I honestly was challenged by the open ended nature of the CatHacks hackathon, I feel in its purest form a hackathon should be like a game jam for people invested in technology and learning about new and interesting parts of the computer science world. So the lack of any recommended technology or constraint beyond suggesting to make hacks "festive" was in fact a very difficult prompt to work with!

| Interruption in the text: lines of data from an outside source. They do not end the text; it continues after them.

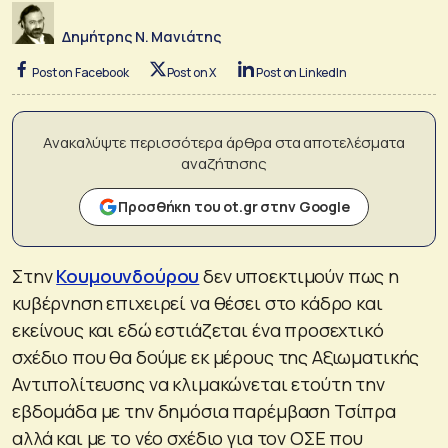
Δημήτρης Ν. Μανιάτης
Post on Facebook
Post on X
Post on LinkedIn
Ανακαλύψτε περισσότερα άρθρα στα αποτελέσματα
αναζήτησης
Προσθήκη του ot.gr στην Google
Στην
Κουμουνδούρου
δεν υποεκτιμούν πως η
κυβέρνηση επιχειρεί να θέσει στο κάδρο και
εκείνους και εδώ εστιάζεται ένα προσεχτικό
σχέδιο που θα δούμε εκ μέρους της Αξιωματικής
Αντιπολίτευσης να κλιμακώνεται ετούτη την
εβδομάδα με την δημόσια παρέμβαση Τσίπρα
αλλά και με το νέο σχέδιο για τον ΟΣΕ που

I ended up searching around online for prompt generators for the first little bit, before I stumbled on the Wolfram Hackathon Project Generator which gave me the idea of doing something with the weather. This was my primary inspiration.
What it does
Weatherbuddy is a utility to simplify the process of integrating weather feedback into a linux desktop environment. It was built with the primary user being me, of course, due to the wide variety of different kinds of users and possible configurations that might be possible. However I have attempted to make it general enough that it can be used by anyone who might wish to, with minor hacking on the code needed for custom changes.
How I built it
The core of weatherbuddy is a cleaned up programmatic interface for working with the weather api provided by the US weather.gov site, at its
It uses this to parse out current and future forecast weather information, and make desktop configuration decisions. It applies these configuration decisions through using the python utility
pywal which is designed for helping set a consistent color theme across all parts of a linux environment, with specific focus on desktop environments common to the linux ricing community, such as i3, polybar, rofi, drun and more.
Challenges I ran into
The biggest challenge that I ran into was actually the application of the new color theming. I had originally expected that I might be able to dynamically set the color of i3 at runtime with the
i3-msg ipc helper, or otherwise learn how to use the
/dev/ endpoint for ipc. However while there are a lot of features in i3 that are able to be modified through the ipc, the color configuration is not one of them.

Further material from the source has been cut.